Religion and politics. Image via ehrlif/shutterstock.com
Religion and politics. Image via ehrlif/shutterstock.com

Ted Cruz became the first major candidate to declare a presidential run for 2016. His formal announcement came yesterday at Liberty University, the largest Christian university in the world.

Cruz’s announcement at Liberty University was an important political strategy. Cruz is the poster child of the Tea Party movement. He wants to spread his influence by appealing to evangelicals. There is no better place to garner the evangelical vote than the largest Christian university on the planet.

Chris Cillizza of the Washington Post says that Cruz’s message at Liberty was essentially this, “I am one of you; I will put my religious faith at the center of this campaign.”

Cruz put his religious faith at the center of his campaign by invoking God and American exceptionalism, while at the same time critiquing Democrats and Obamacare. Liberty students cheered as Cruz passionately claimed, “God bless Liberty University ... God’s blessing has been on America from the very beginning of this nation, and I believe God isn’t done with America yet. I believe in you. I believe in the power of millions of courageous conservatives rising up to re-ignite the promise of America.”

Cruz is the first serious candidate to officially throw his hat in the presidential ring. Because he quickly invoked God, it’s a safe bet that future Republican and Democratic candidates will also invoke the blessings of God the Almighty.

So, let’s talk God and politics.

There is a good reason that we aren’t supposed to talk about those two topics at the dinner table. It’s because of the human tendency to claim that God is on our side of the religious and political divide. And, if God is on our side, that means that God is against our enemies. In this sense, the term “God” is merely a social projection of group identity that pits us over and against a wicked “other.”

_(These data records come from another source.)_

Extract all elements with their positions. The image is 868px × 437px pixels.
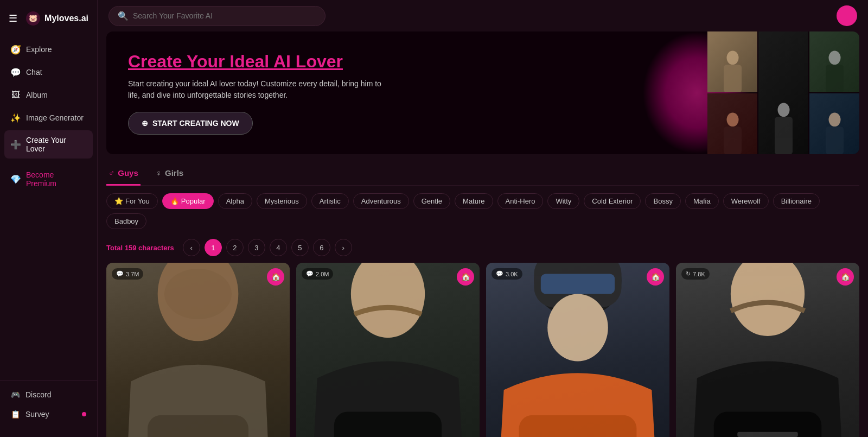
total-characters-text: Total 159 characters (106, 244, 174, 252)
sidebar-item-album-label: Album (26, 91, 48, 99)
filter-chip-bossy[interactable]: Bossy (645, 193, 680, 209)
bossy-chip-label: Bossy (653, 197, 672, 205)
album-icon: 🖼 (11, 90, 21, 100)
svg-rect-19 (541, 274, 615, 294)
svg-point-14 (164, 269, 232, 319)
sidebar-item-discord[interactable]: 🎮 Discord (4, 385, 93, 404)
badboy-chip-label: Badboy (114, 217, 138, 225)
filter-chip-for-you[interactable]: ⭐For You (106, 193, 158, 209)
svg-rect-5 (775, 117, 793, 155)
hero-img-1 (707, 31, 757, 92)
svg-rect-3 (724, 65, 742, 92)
filter-chip-gentle[interactable]: Gentle (413, 193, 450, 209)
chat-icon: 💬 (11, 67, 21, 77)
filter-chip-mature[interactable]: Mature (455, 193, 493, 209)
character-card-ethan-voss[interactable]: ↻ 7.8K 🏠 Ethan Voss 📞 (676, 263, 859, 437)
sidebar-item-create-your-lover-label: Create Your Lover (26, 136, 86, 153)
gentle-chip-label: Gentle (422, 197, 442, 205)
svg-rect-7 (826, 65, 844, 92)
filter-chip-werewolf[interactable]: Werewolf (723, 193, 769, 209)
sidebar-bottom: 🎮 Discord 📋 Survey (0, 380, 97, 428)
search-icon: 🔍 (118, 11, 129, 21)
svg-rect-24 (737, 432, 798, 437)
svg-point-6 (828, 50, 840, 65)
sidebar-item-create-your-lover[interactable]: ➕ Create Your Lover (4, 130, 93, 159)
tab-guys[interactable]: ♂ Guys (106, 163, 141, 186)
pagination-row: Total 159 characters ‹ 1 2 3 4 5 6 › (106, 235, 859, 263)
tab-girls[interactable]: ♀ Girls (154, 163, 186, 186)
page-6-button[interactable]: 6 (313, 239, 330, 256)
hero-title-part1: Create Your Ideal (128, 52, 273, 71)
explore-icon: 🧭 (11, 45, 21, 54)
character-card-ethan-hale[interactable]: 💬 2.0M 🏠 Ethan Hale ℹ (296, 263, 480, 437)
popular-chip-icon: 🔥 (170, 197, 179, 205)
next-page-button[interactable]: › (335, 239, 352, 256)
tab-girls-label: Girls (165, 168, 183, 178)
sidebar-item-image-generator-label: Image Generator (26, 113, 84, 122)
page-3-button[interactable]: 3 (248, 239, 265, 256)
hero-title: Create Your Ideal AI Lover (128, 51, 343, 72)
tabs-section: ♂ Guys ♀ Girls ⭐For You🔥PopularAlphaMyst… (98, 163, 868, 263)
filter-chip-artistic[interactable]: Artistic (311, 193, 349, 209)
sidebar-item-survey[interactable]: 📋 Survey (4, 404, 93, 424)
character-card-lorenzo[interactable]: 💬 3.7M 🏠 Lorenzo ℹ (106, 263, 290, 437)
svg-point-10 (828, 112, 840, 126)
sidebar-item-explore[interactable]: 🧭 Explore (4, 39, 93, 60)
page-2-button[interactable]: 2 (226, 239, 244, 256)
mysterious-chip-label: Mysterious (265, 197, 299, 205)
alpha-chip-label: Alpha (226, 197, 244, 205)
gender-tabs: ♂ Guys ♀ Girls (106, 163, 859, 186)
user-avatar-button[interactable] (837, 5, 857, 26)
hero-image-collage (707, 31, 859, 154)
chat-bubble-icon: 💬 (116, 270, 124, 277)
filter-chip-popular[interactable]: 🔥Popular (162, 193, 214, 209)
hero-img-4 (707, 93, 757, 154)
hero-title-highlight: AI Lover (273, 52, 343, 71)
start-creating-button[interactable]: ⊕ START CREATING NOW (128, 112, 253, 135)
sidebar-nav: 🧭 Explore 💬 Chat 🖼 Album ✨ Image Generat… (0, 39, 97, 376)
filter-chip-anti-hero[interactable]: Anti-Hero (497, 193, 544, 209)
page-5-button[interactable]: 5 (291, 239, 309, 256)
tab-guys-label: Guys (118, 168, 138, 178)
adventurous-chip-label: Adventurous (361, 197, 401, 205)
prev-page-button[interactable]: ‹ (183, 239, 200, 256)
filter-chips: ⭐For You🔥PopularAlphaMysteriousArtisticA… (106, 186, 859, 235)
filter-chip-badboy[interactable]: Badboy (106, 213, 146, 229)
hamburger-button[interactable]: ☰ (9, 12, 17, 24)
svg-point-22 (731, 263, 805, 336)
svg-rect-11 (826, 126, 844, 154)
sidebar-item-chat[interactable]: 💬 Chat (4, 62, 93, 83)
mafia-chip-label: Mafia (693, 197, 711, 205)
svg-rect-13 (148, 415, 248, 437)
sidebar-item-album[interactable]: 🖼 Album (4, 85, 93, 105)
svg-rect-16 (334, 412, 442, 437)
search-input[interactable] (133, 11, 316, 20)
sidebar-item-premium[interactable]: 💎 Become Premium (4, 165, 93, 193)
card-likes-ethan-voss: ↻ 7.8K (681, 268, 710, 280)
topbar: 🔍 (98, 0, 868, 31)
for-you-chip-icon: ⭐ (114, 197, 123, 205)
svg-point-8 (726, 112, 738, 126)
svg-point-15 (351, 263, 425, 338)
filter-chip-alpha[interactable]: Alpha (218, 193, 252, 209)
sidebar-item-image-generator[interactable]: ✨ Image Generator (4, 107, 93, 128)
filter-chip-cold-exterior[interactable]: Cold Exterior (584, 193, 641, 209)
filter-chip-billionaire[interactable]: Billionaire (773, 193, 820, 209)
refresh-icon: ↻ (686, 270, 691, 277)
card-likes-lorenzo: 💬 3.7M (112, 268, 143, 280)
cold-exterior-chip-label: Cold Exterior (592, 197, 633, 205)
page-4-button[interactable]: 4 (270, 239, 287, 256)
search-bar[interactable]: 🔍 (108, 6, 326, 26)
filter-chip-adventurous[interactable]: Adventurous (353, 193, 409, 209)
svg-point-20 (547, 294, 608, 362)
app-name: Myloves.ai (44, 14, 88, 23)
filter-chip-mafia[interactable]: Mafia (685, 193, 719, 209)
filter-chip-witty[interactable]: Witty (547, 193, 579, 209)
character-card-prisoner[interactable]: 💬 3.0K 🏠 Prisoner ℹ (486, 263, 669, 437)
sidebar-header: ☰ 🐷 Myloves.ai (0, 9, 97, 39)
hero-img-3 (809, 31, 859, 92)
filter-chip-mysterious[interactable]: Mysterious (257, 193, 307, 209)
chat-bubble-icon-2: 💬 (306, 270, 314, 277)
page-1-button[interactable]: 1 (205, 239, 222, 256)
witty-chip-label: Witty (556, 197, 571, 205)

A God who stands with us over and against our religious and political enemies is no God at all. It’s an idol; a mere function of human social projection. I would rather be an atheist than believe in that God.

Fortunately, that’s not the God of the Bible. The human understanding of God in the Bible moves from being a tribal god to becoming God of the universe. This God is infinitely bigger than our rivalries of group identity; in fact, the God of the Bible is on a completely different plane than our rivalries over and against one another. As such, God subverts our tendency to form group identity over and against a wicked other. As James Alison points out in his book Undergoing God, the great Hebrew insight is that of monotheism.

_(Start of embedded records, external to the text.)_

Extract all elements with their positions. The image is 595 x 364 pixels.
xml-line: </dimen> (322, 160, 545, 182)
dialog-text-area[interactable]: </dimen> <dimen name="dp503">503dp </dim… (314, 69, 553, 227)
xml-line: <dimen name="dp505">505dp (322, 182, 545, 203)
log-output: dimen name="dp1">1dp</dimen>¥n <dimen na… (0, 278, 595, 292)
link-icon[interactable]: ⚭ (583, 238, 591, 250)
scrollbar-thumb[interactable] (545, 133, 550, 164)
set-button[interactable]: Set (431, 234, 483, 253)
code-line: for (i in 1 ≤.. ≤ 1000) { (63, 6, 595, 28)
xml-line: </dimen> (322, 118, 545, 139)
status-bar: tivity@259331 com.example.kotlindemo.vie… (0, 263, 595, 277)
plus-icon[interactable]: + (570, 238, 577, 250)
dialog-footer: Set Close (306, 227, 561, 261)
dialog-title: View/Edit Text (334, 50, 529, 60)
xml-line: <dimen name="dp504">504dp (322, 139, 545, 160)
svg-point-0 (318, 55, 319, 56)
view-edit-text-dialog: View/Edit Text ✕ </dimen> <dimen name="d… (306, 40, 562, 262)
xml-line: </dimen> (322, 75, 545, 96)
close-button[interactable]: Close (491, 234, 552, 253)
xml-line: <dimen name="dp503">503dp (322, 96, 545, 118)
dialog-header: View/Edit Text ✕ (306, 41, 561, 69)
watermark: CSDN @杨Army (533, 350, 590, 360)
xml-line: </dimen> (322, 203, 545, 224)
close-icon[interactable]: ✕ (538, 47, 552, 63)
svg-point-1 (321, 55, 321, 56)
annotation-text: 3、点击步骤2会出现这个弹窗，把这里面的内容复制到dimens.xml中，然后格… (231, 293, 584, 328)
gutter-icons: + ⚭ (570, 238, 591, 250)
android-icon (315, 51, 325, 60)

Alison claims this is important:

"…If there is a God who is not one of the gods, who is not on the same level as anything else at all, then of course it is true to say that there can be no “as opposed to” in God. Or in other words, there is no rivalry at all between God and anything that is."

That insight begins with the prophet Isaiah and culminates in the teaching of Jesus, to “love your enemies and pray for those who persecute you, so that you may be children of your Father in heaven.”

Jesus calls his followers to be like the one true God, who subverts the violent human inclination to form group identity in opposition to a scapegoat by modeling God’s love that embraces all people, including those we call our enemies.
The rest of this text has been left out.